---------- Record excerpts

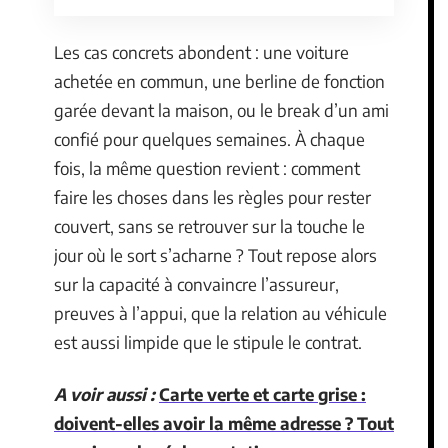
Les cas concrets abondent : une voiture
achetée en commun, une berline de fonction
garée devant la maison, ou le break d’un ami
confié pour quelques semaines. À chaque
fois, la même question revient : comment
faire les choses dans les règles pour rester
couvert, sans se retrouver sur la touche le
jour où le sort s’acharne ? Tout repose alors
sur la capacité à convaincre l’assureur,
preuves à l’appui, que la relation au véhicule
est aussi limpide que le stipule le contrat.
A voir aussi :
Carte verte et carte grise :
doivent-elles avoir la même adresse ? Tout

--------------------
---------- Record excerpts

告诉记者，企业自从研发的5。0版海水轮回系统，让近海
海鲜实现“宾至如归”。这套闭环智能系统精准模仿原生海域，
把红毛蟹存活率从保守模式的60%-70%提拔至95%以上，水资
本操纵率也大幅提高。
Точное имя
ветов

--------------------

* Task goal
The task calls for every line of the material that contains the string "Tout".

* Final answer
jour où le sort s’acharne ? Tout repose alors
doivent-elles avoir la même adresse ? Tout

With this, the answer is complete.